-------- DATA SHOWN
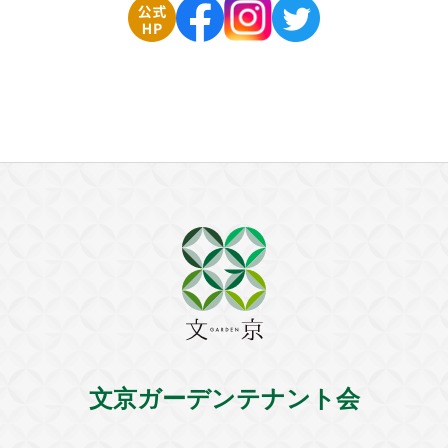
文京ガーデンテナント会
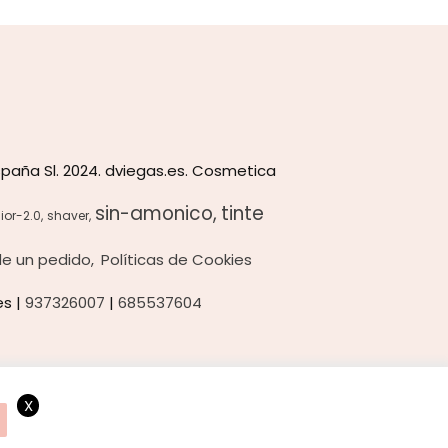
paña Sl. 2024. dviegas.es. Cosmetica
sin-amonico
tinte
ior-2.0
shaver
 de un pedido
Políticas de Cookies
es |
937326007
|
685537604
X
ando consideramos que acepta el uso de cookies.
OK
Más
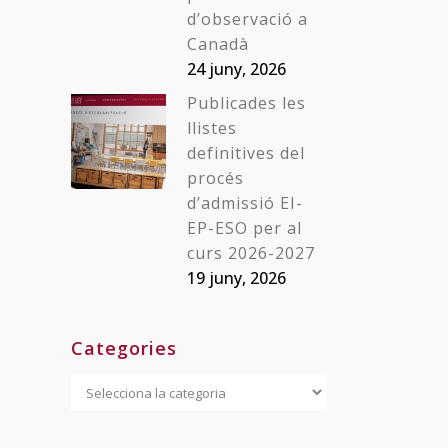
d’observació a
Canadà
24 juny, 2026
Publicades les
llistes
definitives del
procés
d’admissió EI-
EP-ESO per al
curs 2026-2027
19 juny, 2026
Categories
Categories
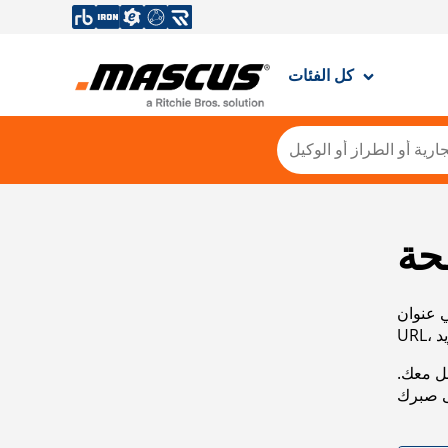
كل الفئات
حة
ي عنوان
صل معك.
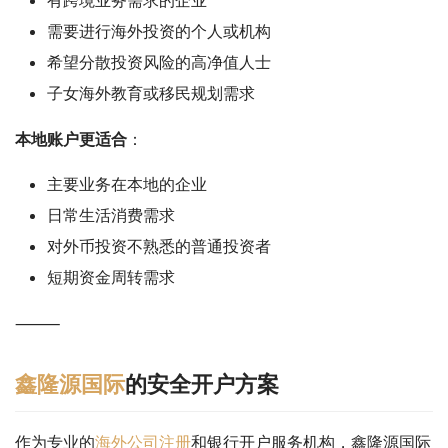
需要进行海外投资的个人或机构
希望分散投资风险的高净值人士
子女海外教育或移民规划需求
本地账户更适合
：
主要业务在本地的企业
日常生活消费需求
对外币投资不熟悉的普通投资者
短期资金周转需求
⸻
鑫隆源国际
的安全开户方案
作为专业的
海外公司注册
和银行开户服务机构，鑫隆源国际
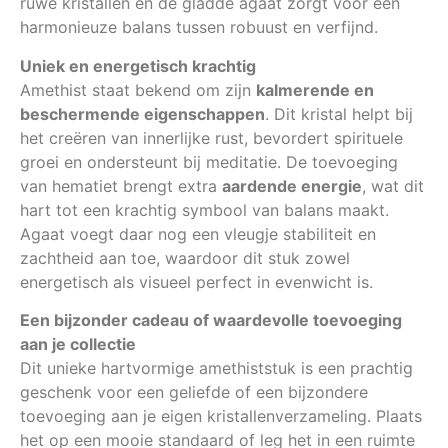
ruwe kristallen en de gladde agaat zorgt voor een
harmonieuze balans tussen robuust en verfijnd.
Uniek en energetisch krachtig
Amethist staat bekend om zijn
kalmerende en
beschermende eigenschappen
. Dit kristal helpt bij
het creëren van innerlijke rust, bevordert spirituele
groei en ondersteunt bij meditatie. De toevoeging
van hematiet brengt extra
aardende energie
, wat dit
hart tot een krachtig symbool van balans maakt.
Agaat voegt daar nog een vleugje stabiliteit en
zachtheid aan toe, waardoor dit stuk zowel
energetisch als visueel perfect in evenwicht is.
Een bijzonder cadeau of waardevolle toevoeging
aan je collectie
Dit unieke hartvormige amethiststuk is een prachtig
geschenk voor een geliefde of een bijzondere
toevoeging aan je eigen kristallenverzameling. Plaats
het op een mooie standaard of leg het in een ruimte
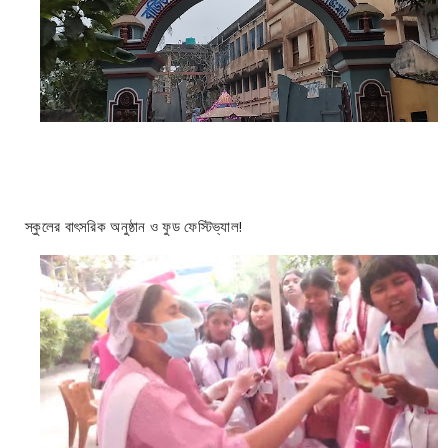
স্কুলের বাৎসরিক অনুষ্ঠান ও ফুড ফেস্টিভ্যাল!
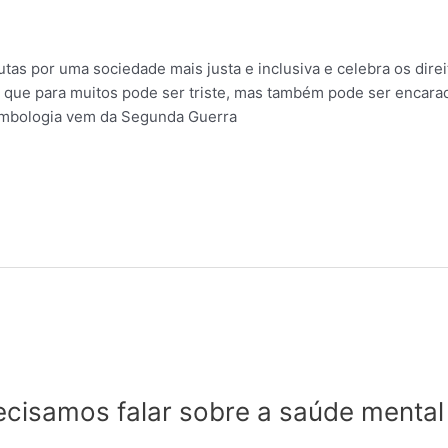
utas por uma sociedade mais justa e inclusiva e celebra os dir
do que para muitos pode ser triste, mas também pode ser encar
imbologia vem da Segunda Guerra
cisamos falar sobre a saúde mental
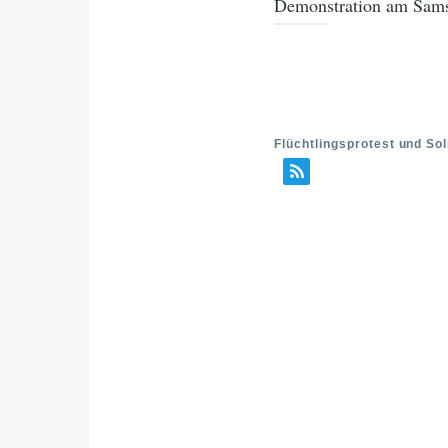
Demonstration am Samst
Flüchtlingsprotest und So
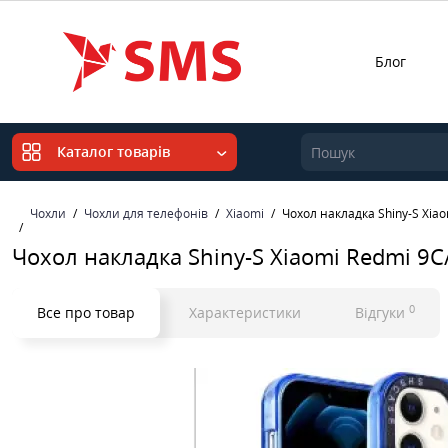
Блог
Каталог товарів
Чохли
Чохли для телефонів
Xiaomi
Чохол накладка Shiny-S Xia
Чохол накладка Shiny-S Xiaomi Redmi 9
0
Все про товар
Характеристики
Відгуки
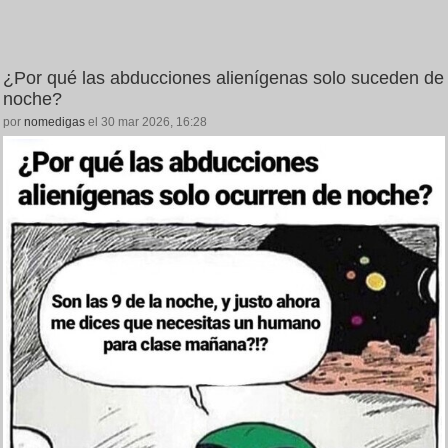
¿Por qué las abducciones alienígenas solo suceden de
noche?
por
nomedigas
el 30 mar 2026, 16:28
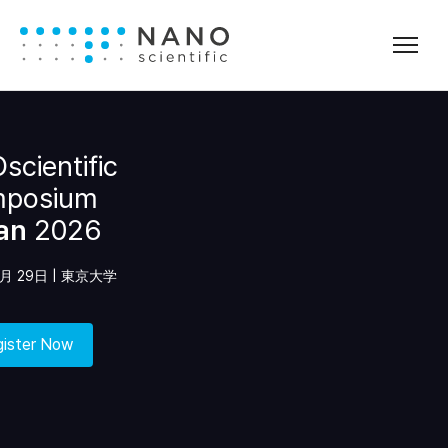
cientific
posium
an
2026
0月 29日 | 東京大学
ister Now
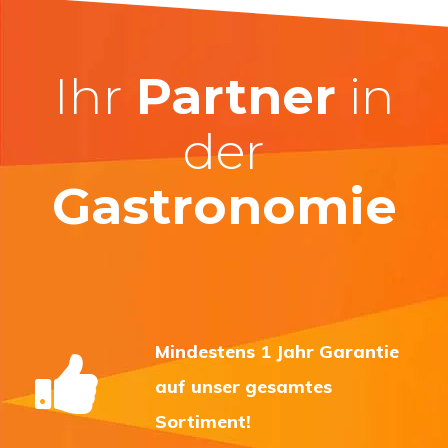
Ihr
Partner
in
der
Gastronomie
Mindestens 1 Jahr Garantie
auf unser gesamtes
Sortiment!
----------------
Line count for the string "balans": please say how many lines in the entries above contain it, with no other words.

◆ SOLUTION TO THIS EXERCISE
2